The Company's portfolio remains underweight in the US and overweight Japan and Europe, where we have found better value for money this year. The portfolio is modestly overweight healthcare (a sector which has underperformed year to date) as we are attracted to its secular growth drivers.
Outlook
Markets have been driven higher by a narrow group of technology stocks this year. Seven stocks make up 50% of the global index's (the MSCI ACWI) performance year to date (in US dollars). Defensive areas of the market such as healthcare and consumer staples have lagged, despite higher interest rates and still elevated inflation. The portfolio remains balanced, with holdings across growth-sensitive and more defensive sectors, which should benefit in the event that economic conditions deteriorate.

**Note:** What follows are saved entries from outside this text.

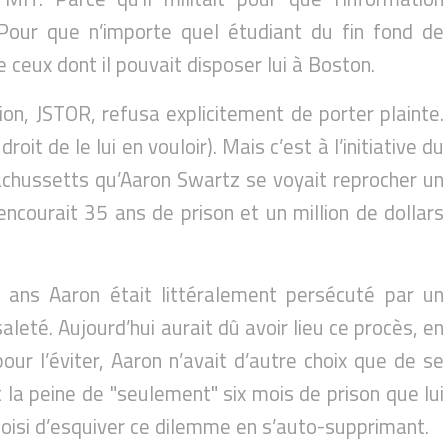
. Pour que n’importe quel étudiant du fin fond de
ceux dont il pouvait disposer lui à Boston.
ion, JSTOR, refusa explicitement de porter plainte.
oit de le lui en vouloir). Mais c’est à l’initiative du
achussetts qu’Aaron Swartz se voyait reprocher un
 encourait 35 ans de prison et un million de dollars
x ans Aaron était littéralement persécuté par un
saleté. Aujourd’hui aurait dû avoir lieu ce procès, en
our l’éviter, Aaron n’avait d’autre choix que de se
 la peine de "seulement" six mois de prison que lui
choisi d’esquiver ce dilemme en s’auto-supprimant.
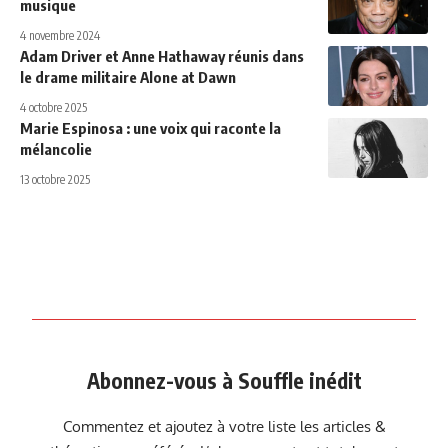
musique
4 novembre 2024
Adam Driver et Anne Hathaway réunis dans
le drame militaire Alone at Dawn
4 octobre 2025
Marie Espinosa : une voix qui raconte la
mélancolie
13 octobre 2025
Abonnez-vous à Souffle inédit
Commentez et ajoutez à votre liste les articles &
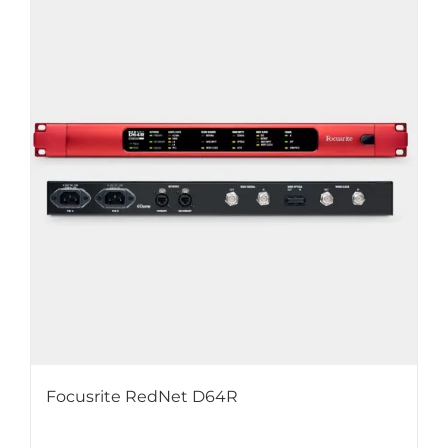
Focusrite RedNet D64R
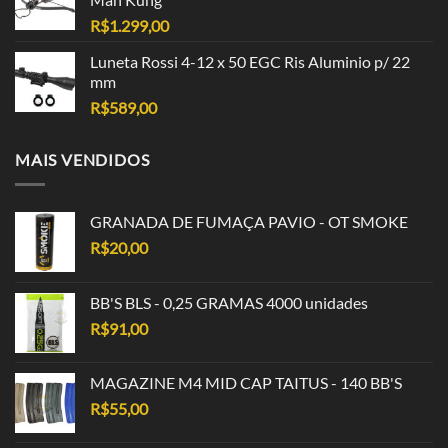
R$
1.299,00
Luneta Rossi 4-12 x 50 EGC Ris Aluminio p/ 22
mm
R$
589,00
MAIS VENDIDOS
GRANADA DE FUMAÇA PAVIO - OT SMOKE
R$
20,00
BB'S BLS - 0,25 GRAMAS 4000 unidades
R$
91,00
MAGAZINE M4 MID CAP TAITUS - 140 BB'S
R$
55,00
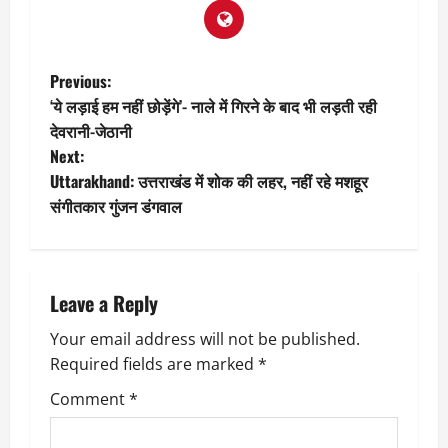
P
Previous:
‘ये लड़ाई हम नहीं छोड़ेंगे’- नाले में गिरने के बाद भी लड़ती रही
o
देवरानी-जेठानी
Next:
s
Uttarakhand: उत्तराखंड में शोक की लहर, नहीं रहे मशहूर
t
संगीतकार गुंजन डंगवाल
n
a
Leave a Reply
v
Your email address will not be published.
Required fields are marked
*
i
Comment
*
g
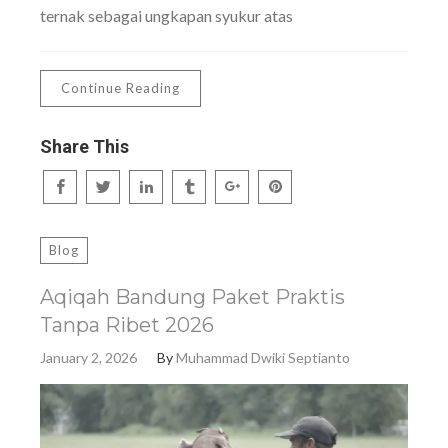
ternak sebagai ungkapan syukur atas
Continue Reading
Share This
Blog
Aqiqah Bandung Paket Praktis
Tanpa Ribet 2026
January 2, 2026
By
Muhammad Dwiki Septianto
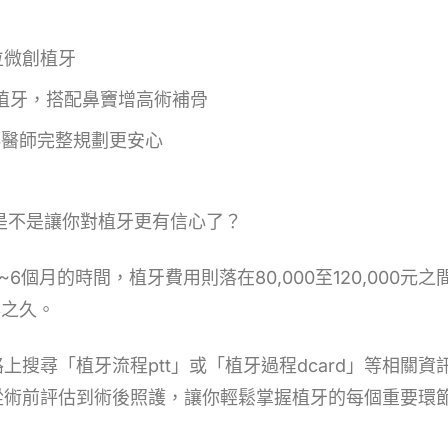
位微創植牙
植牙，搭配鼻竇增高術補骨
科醫師完整規劃更安心
是不是讓你對植牙更有信心了？
6個月的時間，植牙費用則落在80,000至120,000
年之久。
上搜尋「植牙流程ptt」或「植牙過程dcard」等相關
從術前評估到術後照護，讓你輕鬆掌握植牙的每個重要環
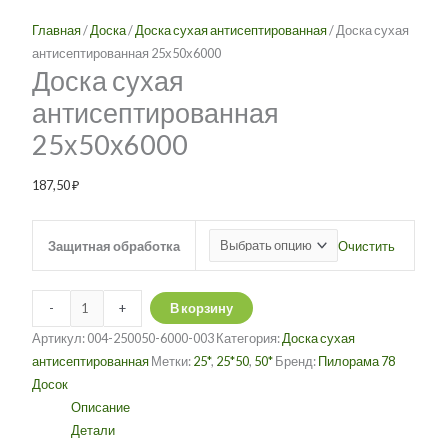
антисептированная
вариаций.
Главная
/
Доска
/
Доска сухая антисептированная
/ Доска сухая
25х50х6000
Опции
антисептированная 25х50х6000
можно
Доска сухая
выбрать
антисептированная
на
странице
25х50х6000
товара.
187,50
₽
Очистить
Защитная обработка
-
+
В корзину
Артикул:
004-250050-6000-003
Категория:
Доска сухая
антисептированная
Метки:
25*
,
25*50
,
50*
Бренд:
Пилорама 78
Досок
Описание
Детали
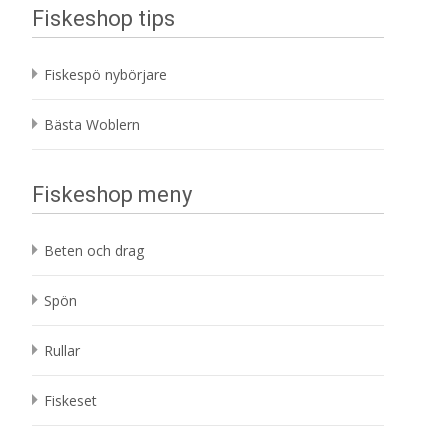
Fiskeshop tips
Fiskespö nybörjare
Bästa Woblern
Fiskeshop meny
Beten och drag
Spön
Rullar
Fiskeset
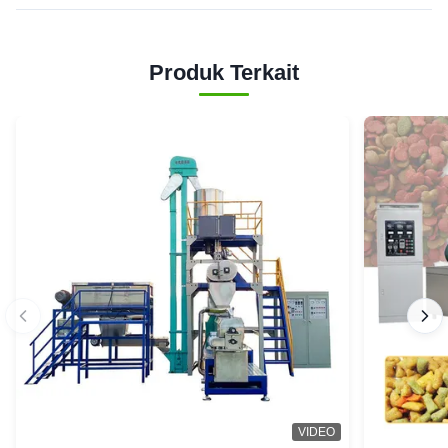
Produk Terkait
VIDEO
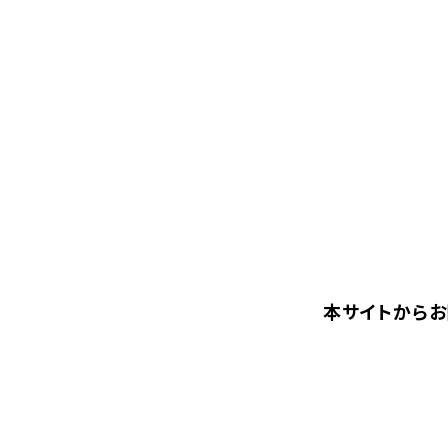
本サイトからお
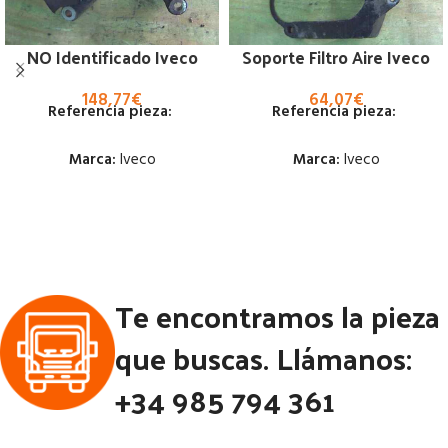
NO Identificado Iveco
Soporte Filtro Aire Iveco
148,77
€
64,07
€
Referencia pieza:
Referencia pieza:
Marca:
Iveco
Marca:
Iveco
Estado:
Estado:
Ubicación:
Ubicación:
Notas:
Notas:
Te encontramos la pieza
Código Pieza:
53235
Código Pieza:
53231
que buscas. Llámanos:
+34 985 794 361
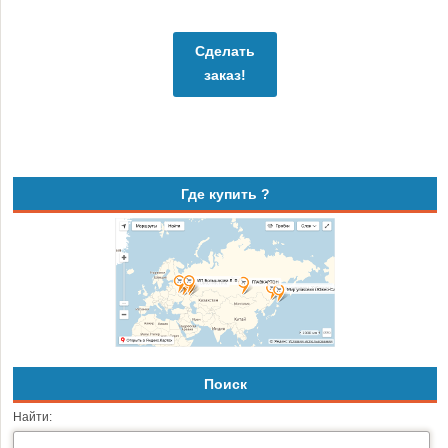
Сделать
заказ!
Где купить ?
Поиск
Найти:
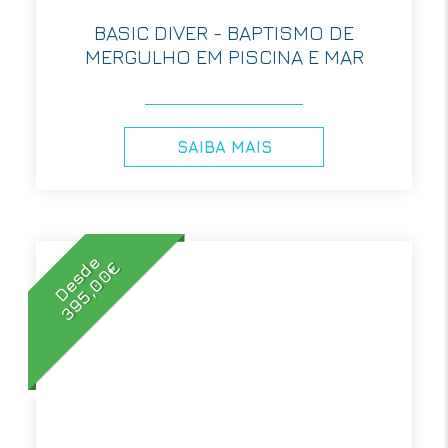
BASIC DIVER - BAPTISMO DE
MERGULHO EM PISCINA E MAR
SAIBA MAIS
Desde
395,00€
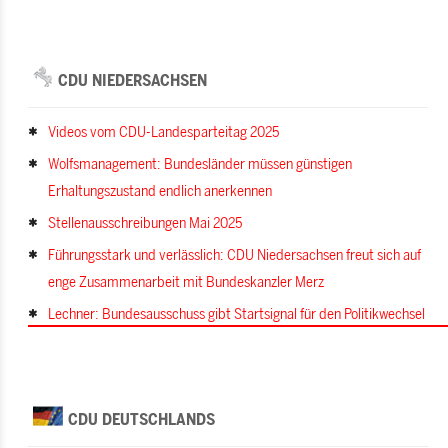
CDU NIEDERSACHSEN
Videos vom CDU-Landesparteitag 2025
Wolfsmanagement: Bundesländer müssen günstigen
Erhaltungszustand endlich anerkennen
Stellenausschreibungen Mai 2025
Führungsstark und verlässlich: CDU Niedersachsen freut sich auf
enge Zusammenarbeit mit Bundeskanzler Merz
Lechner: Bundesausschuss gibt Startsignal für den Politikwechsel
CDU DEUTSCHLANDS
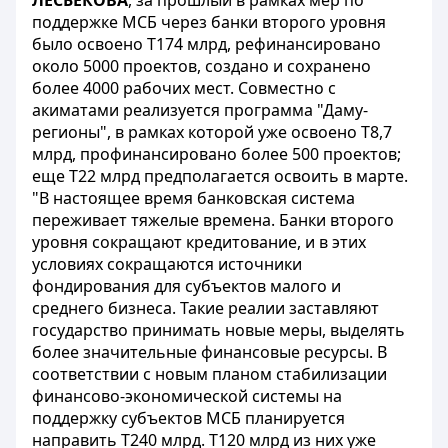
ЛЕСБЕКОВА
, за прошлый в рамках мер по
поддержке МСБ через банки второго уровня
было освоено Т174 млрд, рефинансировано
около 5000 проектов, создано и сохранено
более 4000 рабочих мест. Совместно с
акиматами реализуется программа "Даму-
регионы", в рамках которой уже освоено Т8,7
млрд, профинансировано более 500 проектов;
еще Т22 млрд предполагается освоить в марте.
"В настоящее время банковская система
переживает тяжелые времена. Банки второго
уровня сокращают кредитование, и в этих
условиях сокращаются источники
фондирования для субъектов малого и
среднего бизнеса. Такие реалии заставляют
государство принимать новые меры, выделять
более значительные финансовые ресурсы. В
соответствии с новым планом стабилизации
финансово-экономической системы на
поддержку субъектов МСБ планируется
направить Т240 млрд. Т120 млрд из них уже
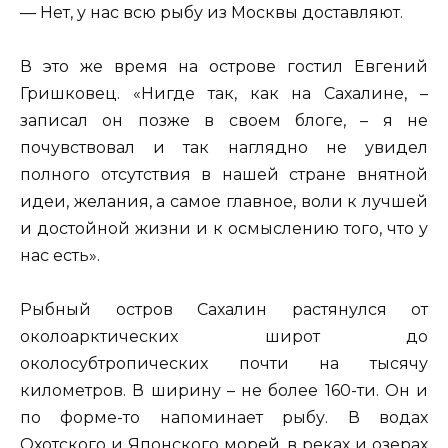
— Нет, у нас всю рыбу из Москвы доставляют.
В это же время на острове гостил Евгений
Гришковец. «Нигде так, как на Сахалине, –
записал он позже в своем блоге, – я не
почувствовал и так наглядно не увидел
полного отсутствия в нашей стране внятной
идеи, желания, а самое главное, воли к лучшей
и достойной жизни и к осмыслению того, что у
нас есть».
Рыбный остров Сахалин растянулся от
околоарктических широт до
околосубтропических почти на тысячу
километров. В ширину – не более 160-ти. Он и
по форме-то напоминает рыбу. В водах
Охотского и Японского морей, в реках и озерах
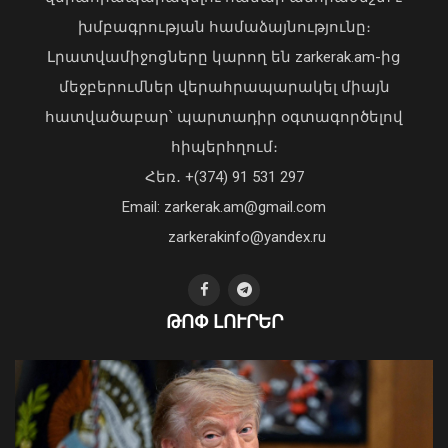
Ավտովթար՝ Երևանում․ 4
խմբագրության համաձայնությունը։
տուժածներից 3-ը անչափահասներ են
Լրատվամիջոցները կարող են zarkerak.am-ից
09 Օգոստոս, 2026 21:53
մեջբերումներ վերահրապարակել միայն
հատվածաբար՝ պարտադիր օգտագործելով
հիպերհղում։
«Պարտվեցինք դաժան հիվանդության
Հեռ․ +(374) 91 531 297
դեմ ծանր պայքարում»․ կյանքից
Email: zarkerak.am@gmail.com
հեռացել է Արսեն Ասլանյանը
04 Օգոստոս, 2026 19:12
zarkerakinfo@yandex.ru
ԹՈՓ ԼՈՒՐԵՐ
Ֆլիկը՝ «Բարսելոնա»-ի նորամուտի
խաղերի, Արաուխոյի հեռանալու և
Ռաֆինյայի դերի մասին
09 Օգոստոս, 2026 21:25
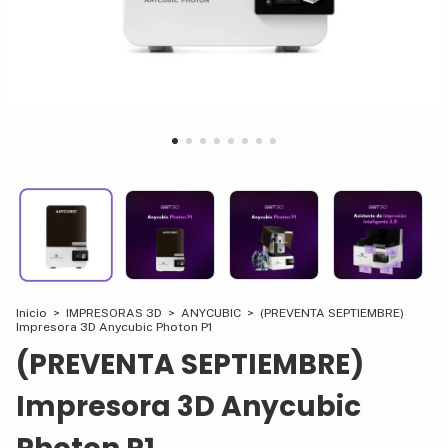
Inicio
>
IMPRESORAS 3D
>
ANYCUBIC
>
(PREVENTA SEPTIEMBRE)
Impresora 3D Anycubic Photon P1
(PREVENTA SEPTIEMBRE)
Impresora 3D Anycubic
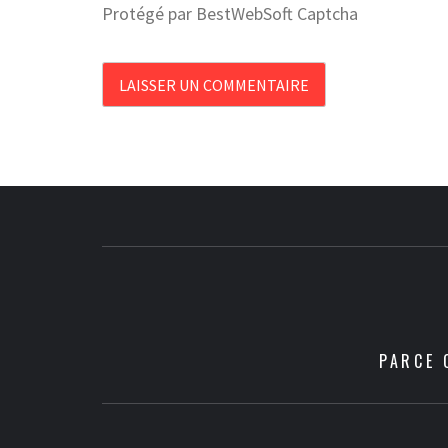
Protégé par BestWebSoft Captcha
PARCE 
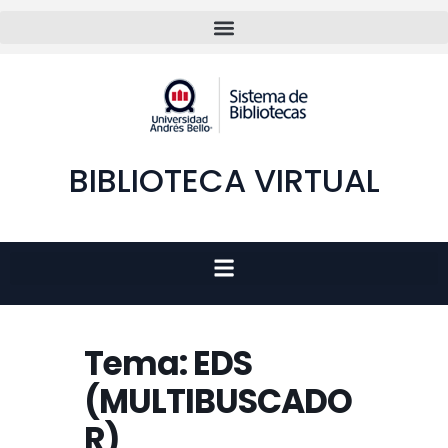
BIBLIOTECA VIRTUAL
Tema: EDS
(MULTIBUSCADO
R)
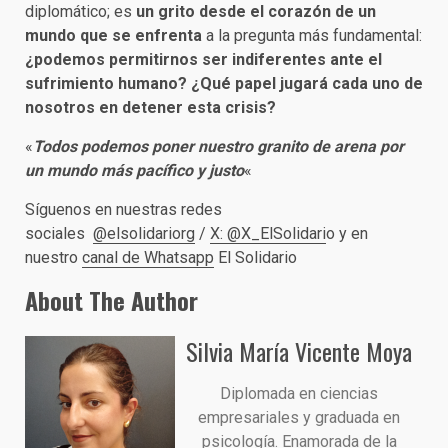
diplomático; es
un grito desde el corazón de un
mundo que se enfrenta
a la pregunta más fundamental:
¿podemos permitirnos ser indiferentes ante el
sufrimiento humano? ¿Qué papel jugará cada uno de
nosotros en detener esta crisis?
«
Todos podemos poner nuestro granito de arena por
un mundo más pacífico y justo
«
Síguenos en nuestras redes
sociales
@elsolidariorg
/
X: @X_ElSolidari
o y en
nuestro
canal de Whatsapp
El Solidario
About The Author
Silvia María Vicente Moya
Diplomada en ciencias
empresariales y graduada en
psicología. Enamorada de la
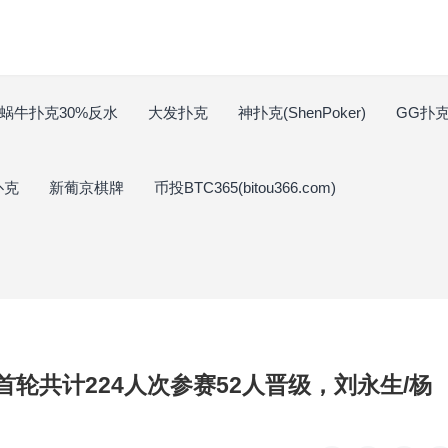
蜗牛扑克30%反水
大发扑克
神扑克(ShenPoker)
GG扑克(
扑克
新葡京棋牌
币投BTC365(bitou366.com)
赛首轮共计224人次参赛52人晋级，刘永生/杨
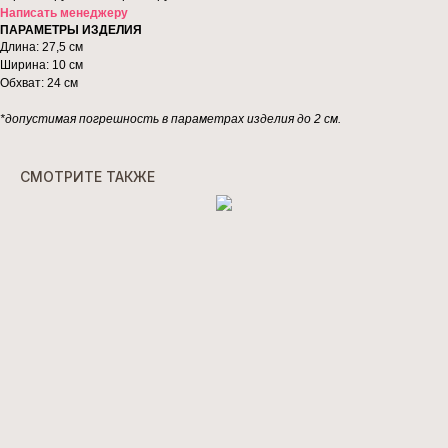
Написать менеджеру
ПАРАМЕТРЫ ИЗДЕЛИЯ
Длина: 27,5 см
Ширина: 10 см
Обхват: 24 см
*допустимая погрешность в параметрах изделия до 2 см.
СМОТРИТЕ ТАКЖЕ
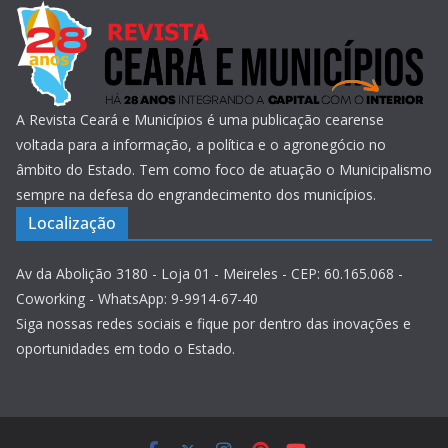
A Revista Ceará e Municípios é uma publicação cearense
voltada para a informação, a política e o agronegócio no
âmbito do Estado. Tem como foco de atuação o Municipalismo
sempre na defesa do engrandecimento dos municípios.
Localização
Av da Abolição 3180 - Loja 01 - Meireles - CEP: 60.165.068 -
Coworking - WhatsApp: 9-9914-67-40
Siga nossas redes sociais e fique por dentro das inovações e
oportunidades em todo o Estado.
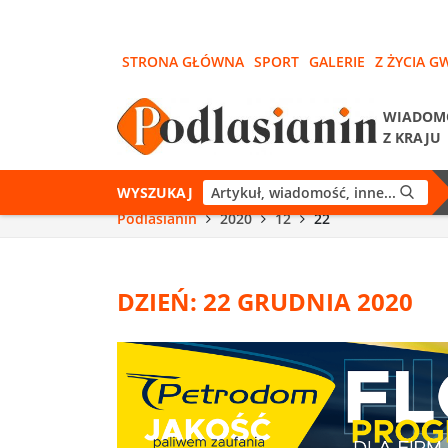
STRONA GŁÓWNA
SPORT
GALERIE
Z ŻYCIA G
WIADOM
Z KRAJU
WYSZUKAJ
Podlasianin
2020
12
22
DZIEŃ: 22 GRUDNIA 2020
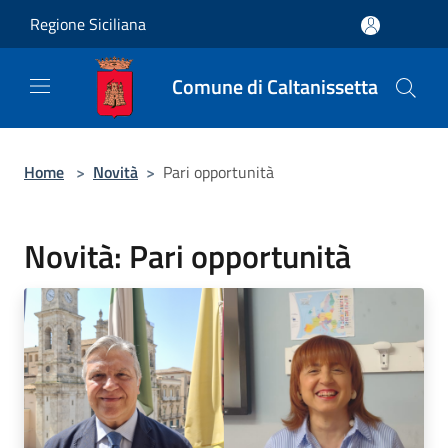
Salta al contenuto principale
Regione Siciliana
Comune di Caltanissetta
Home
>
Novità
>
Pari opportunità
Novità: Pari opportunità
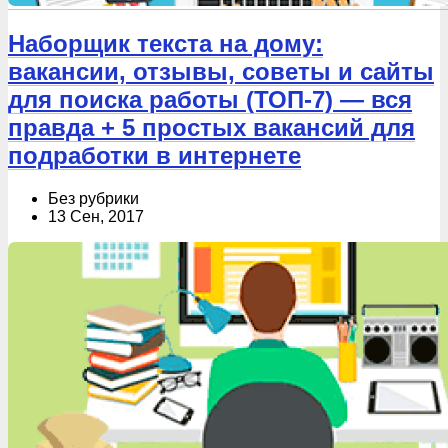
Наборщик текста на дому:
вакансии, отзывы, советы и сайты
для поиска работы (ТОП-7) — вся
правда + 5 простых вакансий для
подработки в интернете
Без рубрики
13 Сен, 2017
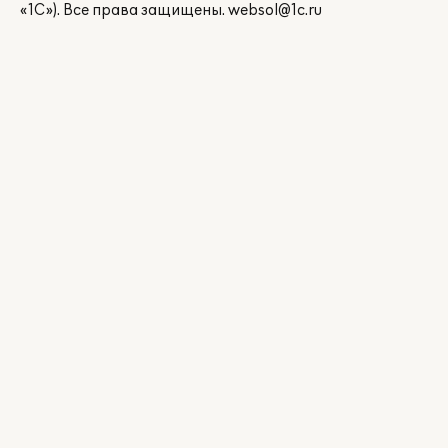
«1С»). Все права защищены.
websol@1c.ru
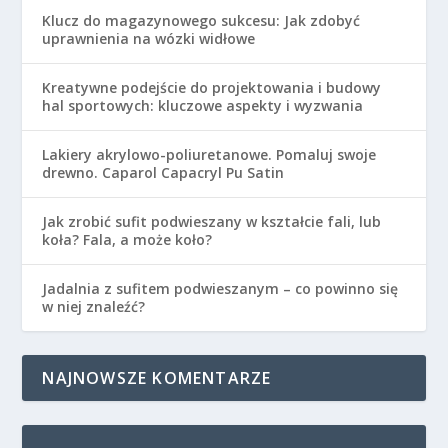
Klucz do magazynowego sukcesu: Jak zdobyć
uprawnienia na wózki widłowe
Kreatywne podejście do projektowania i budowy
hal sportowych: kluczowe aspekty i wyzwania
Lakiery akrylowo-poliuretanowe. Pomaluj swoje
drewno. Caparol Capacryl Pu Satin
Jak zrobić sufit podwieszany w kształcie fali, lub
koła? Fala, a może koło?
Jadalnia z sufitem podwieszanym – co powinno się
w niej znaleźć?
NAJNOWSZE KOMENTARZE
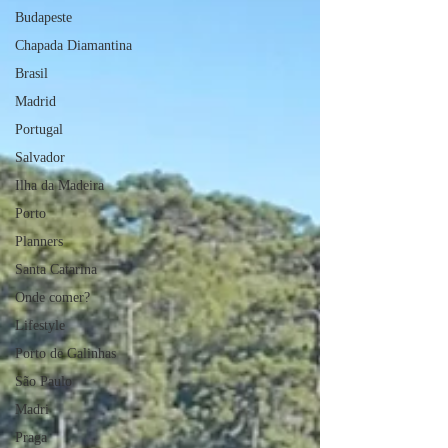
Budapeste
Chapada Diamantina
Brasil
Madrid
Portugal
Salvador
Ilha da Madeira
Porto
Planners
Santa Catarina
Onde comer?
Lifestyle
Porto de Galinhas
São Paulo
Madri
Praga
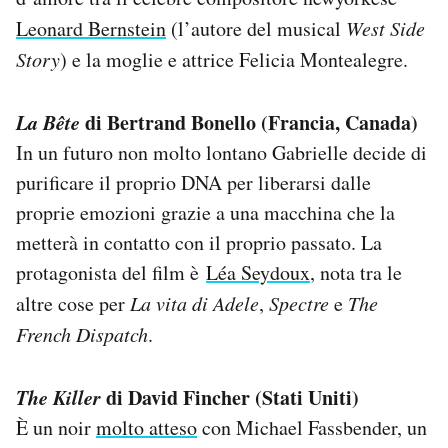
Leonard Bernstein
(l’autore del musical
West Side
Story
) e la moglie e attrice Felicia Montealegre.
La Bête
di Bertrand Bonello (Francia, Canada)
In un futuro non molto lontano Gabrielle decide di
purificare il proprio DNA per liberarsi dalle
proprie emozioni grazie a una macchina che la
metterà in contatto con il proprio passato. La
protagonista del film è
Léa Seydoux
, nota tra le
altre cose per
La vita di Adele
,
Spectre
e
The
French Dispatch
.
The Killer
di David Fincher (Stati Uniti)
È un noir
molto atteso
con Michael Fassbender, un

There is a greater-than-usual degree of divergence between economies currently, with the US, Europe, UK, China, Japan and emerging markets all at different stages of the economic cycle. The US appears resilient for now. Japan remains differentiated: having had a total absence of inflation for many years, it is more tolerant to its return.
While the reopening recovery in China has so far been slower than expected, the government will likely respond to a challenged property market and high youth unemployment with stimulus programmes. Even so, animal spirits should return eventually and benefit our Japanese stocks, as well as our holdings in luxury and consumer goods companies.
Change of investment manager
On 27 June 2023, the Board confirmed that it had undertaken a review of the Company's investment management arrangements. Following this review, the Board announced that it intends to appoint Lazard Asset Management LLC as the Company's alternative investment fund manager ("AIFM") and Lazard Asset Management Limited as its investment manager (together "Lazard"). Subject to completion of contract and relevant FCA notifications, it is expected that Lazard be appointed as the Company’s alternative investment fund manager with effect from Q4 2023.
Source: Lipper Limited/Artemis from 31 March to 30 June 2023.
All figures show total returns with dividends and/or income reinvested, net of all charges.
Performance does not take account of any costs incurred when investors buy or sell the fund.
Returns may vary as a result of currency fluctuations if the investor's currency is different to that of the class.
Benchmarks: MSCI AC World NR; A widely-used indicator of the performance of global stockmarkets, in which the company invests. It acts as a ‘comparator benchmark’ against which the company’s performance can be compared. Management of the company is not restricted by this benchmark.